表示調整
閉じる
挿絵表示切替ボタン
▼配色
▼行間
▼文字サイズ
▼メニューバー
×閉じる

ブックマークに追加しました

設定
0/400
設定を保存しました
エラーが発生しました
※文字以内
ブックマークを解除しました。

エラーが発生しました。

エラーの原因がわからない場合はヘルプセンターをご確認ください。

ブックマーク機能を使うにはログインしてください。
呪われた装備でハック&スラッシュ! ~異世界で神すら把握できないスキル使って呪い装備のコーディネートします~  作者: 馬ノ やすら


この作品ページにはなろうチアーズプログラム参加に伴う広告が設置されています。詳細はこちら

17/31

【第17話】新たな【呪われた装備】とルーン石

俺はまず宿屋に帰り、そして大まかに旅に出る際に必要な道具を書き出していた。

必ず欲しいものとしては今所持している物よりも遥かに大きな収納鞄(マジックバック)

欲を言えば時を止める収納鞄(マジックバック)が欲しかった。

そして調理器具一式に野営に必要になる寝袋等だった。

もし魔術具として存在しているなら睡眠休息時の防犯系魔術具もあれば嬉しい。

そして『地図』だ。

未だこの世界では地図を目撃していない。

俺はなんとなくだがこの『地図』に関しても【ハックアンドスラッシュ】の能力が関係するのではないかと考えていた。

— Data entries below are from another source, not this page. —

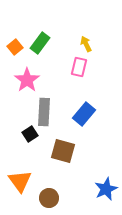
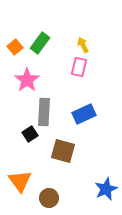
yellow arrow: moved 3 px left, 1 px down
blue rectangle: rotated 25 degrees clockwise
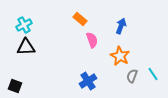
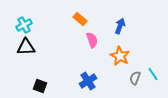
blue arrow: moved 1 px left
gray semicircle: moved 3 px right, 2 px down
black square: moved 25 px right
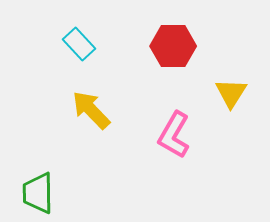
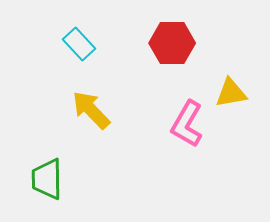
red hexagon: moved 1 px left, 3 px up
yellow triangle: rotated 48 degrees clockwise
pink L-shape: moved 13 px right, 11 px up
green trapezoid: moved 9 px right, 14 px up
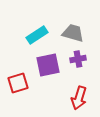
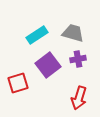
purple square: rotated 25 degrees counterclockwise
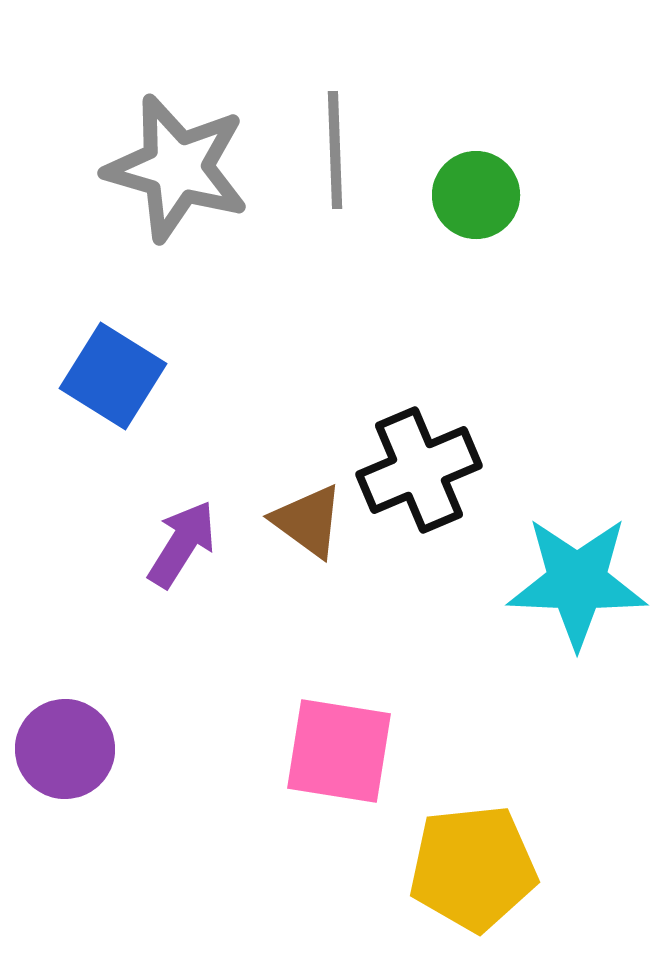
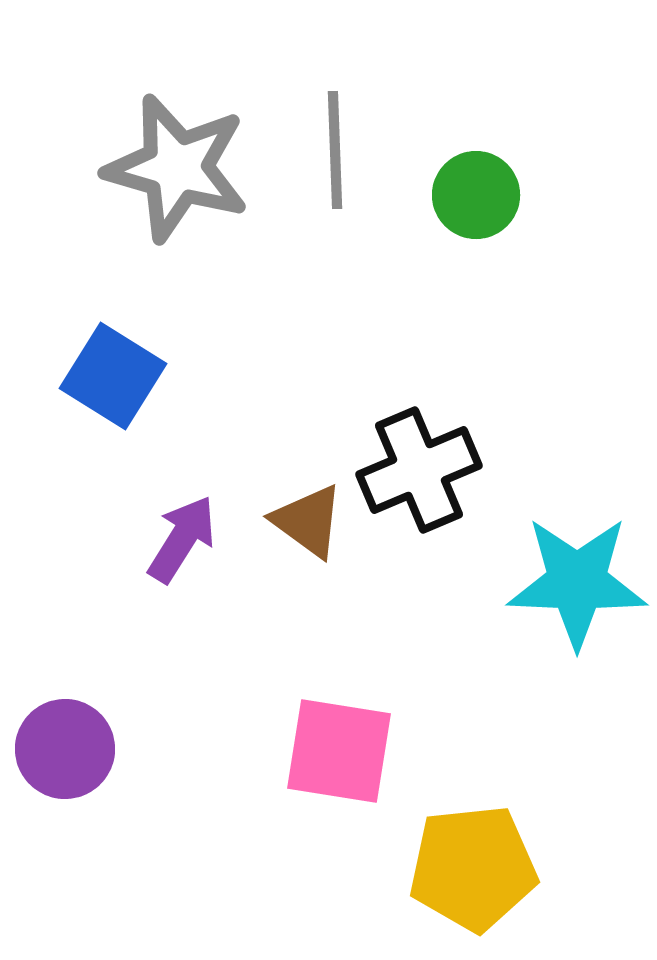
purple arrow: moved 5 px up
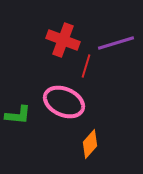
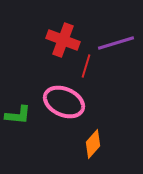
orange diamond: moved 3 px right
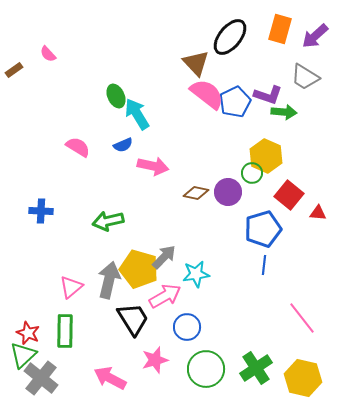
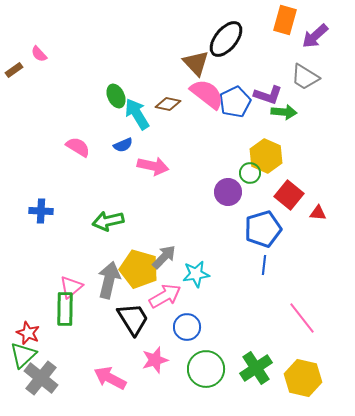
orange rectangle at (280, 29): moved 5 px right, 9 px up
black ellipse at (230, 37): moved 4 px left, 2 px down
pink semicircle at (48, 54): moved 9 px left
green circle at (252, 173): moved 2 px left
brown diamond at (196, 193): moved 28 px left, 89 px up
green rectangle at (65, 331): moved 22 px up
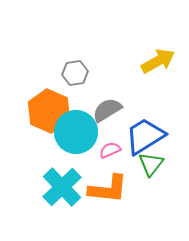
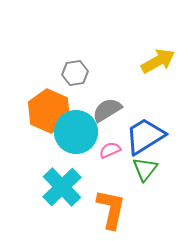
green triangle: moved 6 px left, 5 px down
orange L-shape: moved 3 px right, 20 px down; rotated 84 degrees counterclockwise
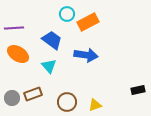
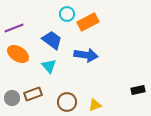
purple line: rotated 18 degrees counterclockwise
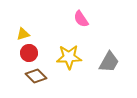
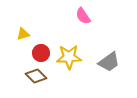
pink semicircle: moved 2 px right, 3 px up
red circle: moved 12 px right
gray trapezoid: rotated 25 degrees clockwise
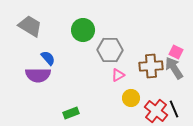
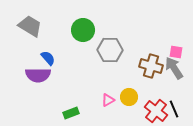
pink square: rotated 16 degrees counterclockwise
brown cross: rotated 20 degrees clockwise
pink triangle: moved 10 px left, 25 px down
yellow circle: moved 2 px left, 1 px up
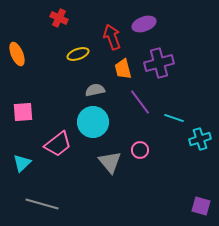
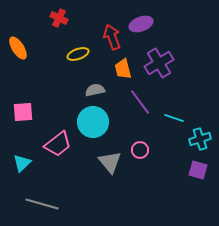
purple ellipse: moved 3 px left
orange ellipse: moved 1 px right, 6 px up; rotated 10 degrees counterclockwise
purple cross: rotated 16 degrees counterclockwise
purple square: moved 3 px left, 36 px up
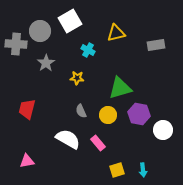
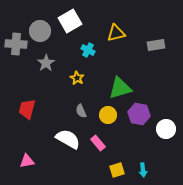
yellow star: rotated 24 degrees clockwise
white circle: moved 3 px right, 1 px up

「こんなものか。後はそうだな、解体スキルを身に着けておきたいな。これは冒険者ギルドで教えてもらうか。そして忘れてはならない戦力強化のための装備だろうな。」


俺はゴロンとベッドに横になりながら考えた。

恐らくこの世界で忌み嫌われている【呪われた装備】達だが、まず間違いなくそれらを取引しているマーケットはあるはず。

どの世界でもなんでもそうだが、マニアや収集家と言われる人物はいるからだ。

需要があれば供給先は必ずある。

今日はさっさと寝て、これを持ってフォレスに会いに行こう。


翌朝は冒険者ギルドではなく商業ギルドに向かう。

最近、薬草類の納品の関係で毎日顔を出していたので受付の人とはもう顔見知りになった。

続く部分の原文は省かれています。